In this context Franklin Miller recently suggested using age as a criterion for rationing ventilators. Miller argues for an initial age cutoff of 80 years; if the need for ventilators exceeds the supply, then all individuals 80 years or older would forgo mechanical ventilation. If the situation worsens, ventilators could also be withheld from those over the age 70 and another comorbidity, and in a worst-case scenario, from all individuals 70 years or older.
In this essay I make no attempt to survey alternative rationing policies for the Covid-19 pandemic. Nor do I judge the normative merits of rationing by age. My focus here is to show that one of Miller’s motivating aims—saving the most lives—might be better realized without strict age cutoffs.
The argument for rationing by age begins with the observation that elderly people suffer the worst outcomes in Covid-19. Miller points to two retrospective studies from two of the first cities affected by Covid-19. The larger study included 1,591 people admitted to a regional ICU in Lombardy, Italy. These data “demonstrated considerably higher rates of mortality depending on age: 29% for those 61-70; 40% for those 71-80; and 55% for those 81 and older. The second study included 52 patients admitted to a single ICU in Wuhan, China. As Miller wrote, “Of 10 patients aged 70 and older, only 1 survived.” These studies demonstrate older patients have greater risk of death from Covid-19; scarce resources like ventilators should not be distributed to those above a certain age since, by comparison, younger patients are more likely to survive.

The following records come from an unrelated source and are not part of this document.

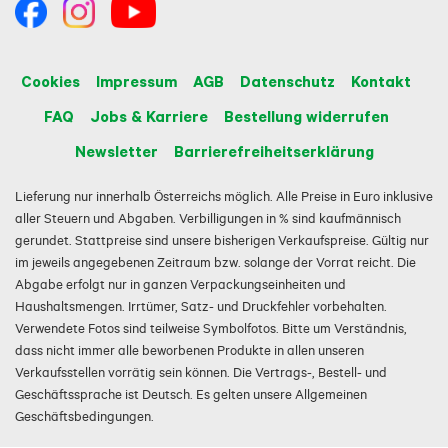
Cookies
Impressum
AGB
Datenschutz
Kontakt
FAQ
Jobs & Karriere
Bestellung widerrufen
Newsletter
Barrierefreiheitserklärung
Lieferung nur innerhalb Österreichs möglich. Alle Preise in Euro inklusive
aller Steuern und Abgaben. Verbilligungen in % sind kaufmännisch
gerundet. Stattpreise sind unsere bisherigen Verkaufspreise. Gültig nur
im jeweils angegebenen Zeitraum bzw. solange der Vorrat reicht. Die
Abgabe erfolgt nur in ganzen Verpackungseinheiten und
Haushaltsmengen. Irrtümer, Satz- und Druckfehler vorbehalten.
Verwendete Fotos sind teilweise Symbolfotos. Bitte um Verständnis,
dass nicht immer alle beworbenen Produkte in allen unseren
Verkaufsstellen vorrätig sein können. Die Vertrags-, Bestell- und
Geschäftssprache ist Deutsch. Es gelten unsere Allgemeinen
Geschäftsbedingungen.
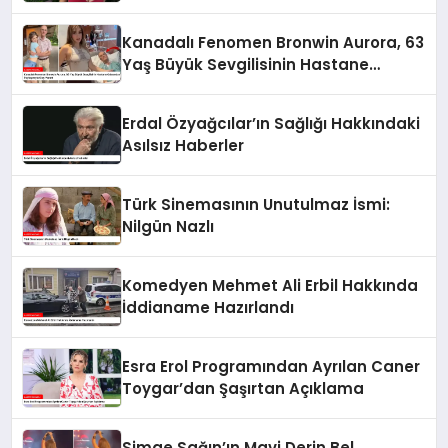
Kanadalı Fenomen Bronwin Aurora, 63
Yaş Büyük Sevgilisinin Hastane
Odasından Video Paylaşımıyla Olay
Yarattı
Erdal Özyağcılar’ın Sağlığı Hakkındaki
Asılsız Haberler
Türk Sinemasının Unutulmaz İsmi:
Nilgün Nazlı
Komedyen Mehmet Ali Erbil Hakkında
İddianame Hazırlandı
Esra Erol Programından Ayrılan Caner
Toygar’dan Şaşırtan Açıklama
Simge Sağın’ın Mavi Derin Bel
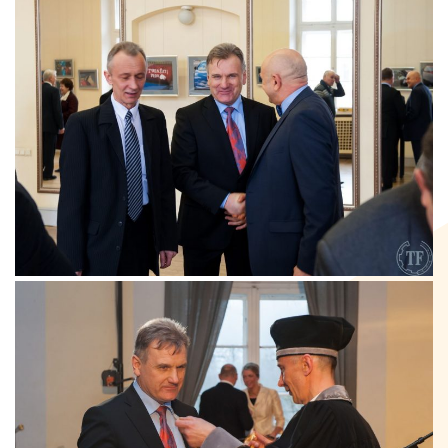
Kontakti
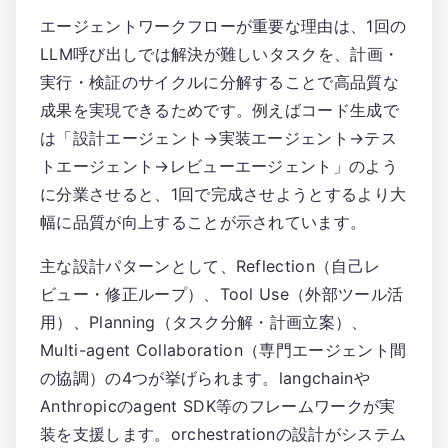
エージェントワークフローが重要な理由は、1回の
LLM呼び出しでは解決が難しいタスクを、計画・
実行・検証のサイクルに分解することで高品質な
成果を実現できるためです。例えばコード生成で
は「設計エージェント→実装エージェント→テス
トエージェント→レビューエージェント」のよう
に分業させると、1回で完成させようとするより大
幅に品質が向上することが示されています。
主な設計パターンとして、Reflection（自己レ
ビュー・修正ループ）、Tool Use（外部ツール活
用）、Planning（タスク分解・計画立案）、
Multi-agent Collaboration（専門エージェント間
の協調）の4つが挙げられます。langchainや
Anthropicのagent SDK等のフレームワークが実
装を支援します。orchestrationの設計がシステム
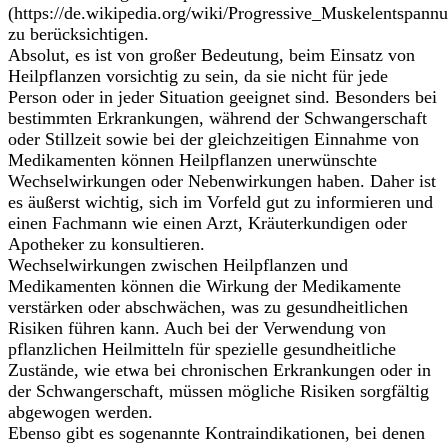
(https://de.wikipedia.org/wiki/Progressive_Muskelentspann
zu berücksichtigen.
Absolut, es ist von großer Bedeutung, beim Einsatz von
Heilpflanzen vorsichtig zu sein, da sie nicht für jede
Person oder in jeder Situation geeignet sind. Besonders bei
bestimmten Erkrankungen, während der Schwangerschaft
oder Stillzeit sowie bei der gleichzeitigen Einnahme von
Medikamenten können Heilpflanzen unerwünschte
Wechselwirkungen oder Nebenwirkungen haben. Daher ist
es äußerst wichtig, sich im Vorfeld gut zu informieren und
einen Fachmann wie einen Arzt, Kräuterkundigen oder
Apotheker zu konsultieren.
Wechselwirkungen zwischen Heilpflanzen und
Medikamenten können die Wirkung der Medikamente
verstärken oder abschwächen, was zu gesundheitlichen
Risiken führen kann. Auch bei der Verwendung von
pflanzlichen Heilmitteln für spezielle gesundheitliche
Zustände, wie etwa bei chronischen Erkrankungen oder in
der Schwangerschaft, müssen mögliche Risiken sorgfältig
abgewogen werden.
Ebenso gibt es sogenannte Kontraindikationen, bei denen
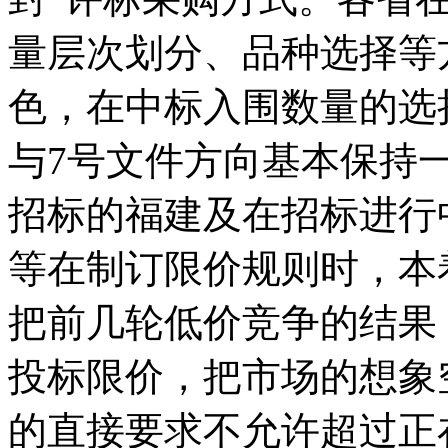
量层次划分、品种选择等
色，在中标入围数量的选
与7号文件方向基本保持
招标的福建及在招标进行
等在制订限价规则时，本
把前几轮低价竞争的结果
投标限价，把市场的想象
的直接要求不允许超过正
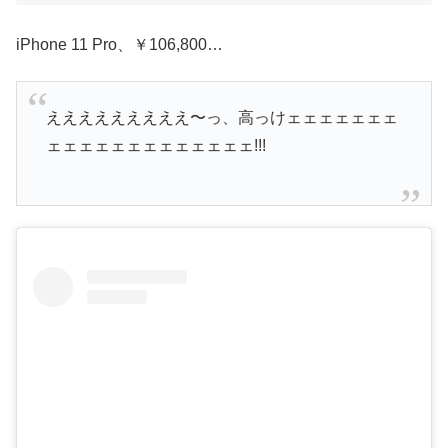
iPhone 11 Pro、￥106,800…
えええええええええ〜っ、高っけェェェェェェェ
ェェェェェェェェェェェェェ!!!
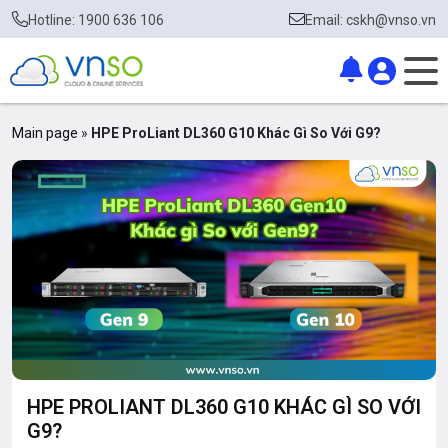
Hotline: 1900 636 106
Email: cskh@vnso.vn
Main page
»
HPE ProLiant DL360 G10 Khác Gì So Với G9?
HPE PROLIANT DL360 G10 KHÁC GÌ SO VỚI
G9?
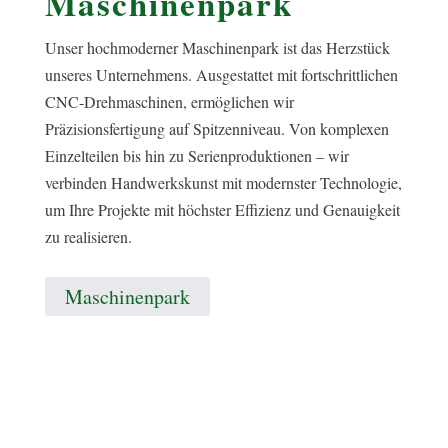
Maschinenpark
Unser hochmoderner Maschinenpark ist das Herzstück
unseres Unternehmens. Ausgestattet mit fortschrittlichen
CNC-Drehmaschinen, ermöglichen wir
Präzisionsfertigung auf Spitzenniveau. Von komplexen
Einzelteilen bis hin zu Serienproduktionen – wir
verbinden Handwerkskunst mit modernster Technologie,
um Ihre Projekte mit höchster Effizienz und Genauigkeit
zu realisieren.
Maschinenpark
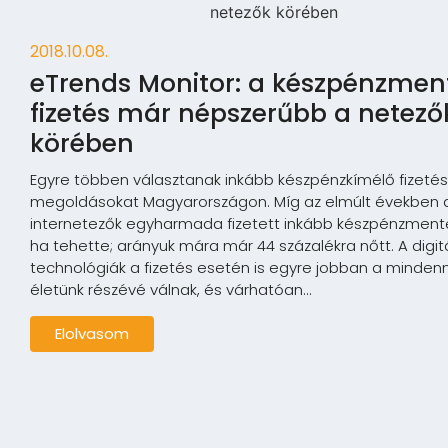
2018.10.08.
eTrends Monitor: a készpénzmen
fizetés már népszerűbb a netező
körében
Egyre többen választanak inkább készpénzkímélő fizetés
megoldásokat Magyarországon. Míg az elmúlt években a
internetezők egyharmada fizetett inkább készpénzment
ha tehette; arányuk mára már 44 százalékra nőtt. A digitá
technológiák a fizetés esetén is egyre jobban a minden
életünk részévé válnak, és várhatóan...
Elolvasom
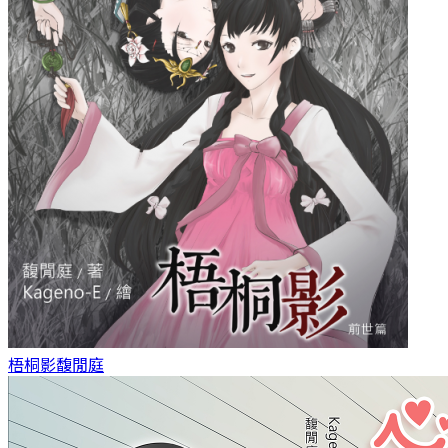
梧桐影
馥閒庭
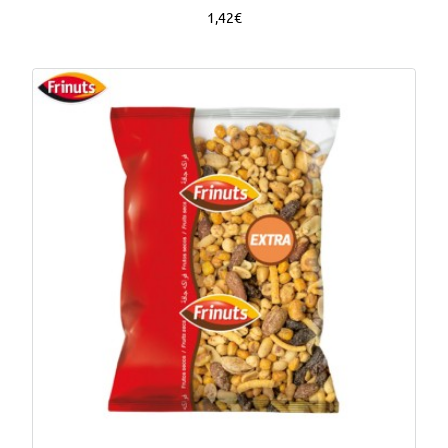
1,42€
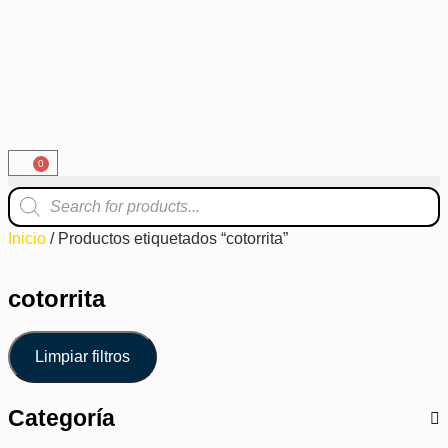
0
Inicio
/ Productos etiquetados “cotorrita”
cotorrita
Limpiar filtros
Categoría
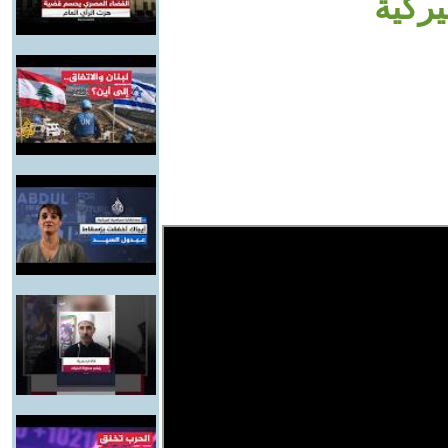
يركية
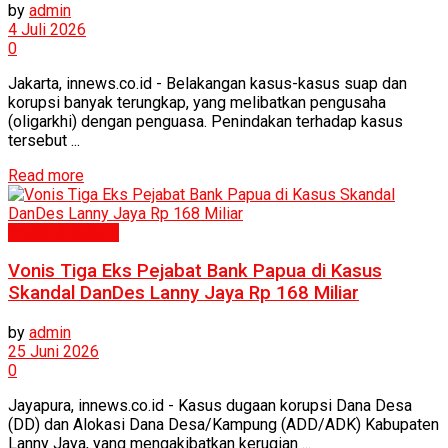
by
admin
4 Juli 2026
0
Jakarta, innews.co.id - Belakangan kasus-kasus suap dan
korupsi banyak terungkap, yang melibatkan pengusaha
(oligarkhi) dengan penguasa. Penindakan terhadap kasus
tersebut ...
Read more
Politik & Hukum
Vonis Tiga Eks Pejabat Bank Papua di Kasus
Skandal DanDes Lanny Jaya Rp 168 Miliar
by
admin
25 Juni 2026
0
Jayapura, innews.co.id - Kasus dugaan korupsi Dana Desa
(DD) dan Alokasi Dana Desa/Kampung (ADD/ADK) Kabupaten
Lanny Jaya, yang mengakibatkan kerugian ...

But if the goal in allocating scarce resources is to prioritize those most likely to survive, then age cannot always take precedence. A healthy 82-year-old may have the same or better chances on a ventilator for Covid-19 as a 62-year-old who has multiple underlying comorbidities or is in septic shock or is hypoxemic on supplemental oxygen, or as a 42-year-old who develops acute cardiac injury. Were age allowed to override all other prognostic considerations—as with a cutoff of 70 or 80 years—then more consequential risk factors might not be reflected in rationing decisions. As a result, those most likely to survive Covid-19 with intervention will not always be prioritized for scarce resources. If the goal in the pandemic is to save the greatest number of lives, why not distill age-based criteria down to risk factors for survival?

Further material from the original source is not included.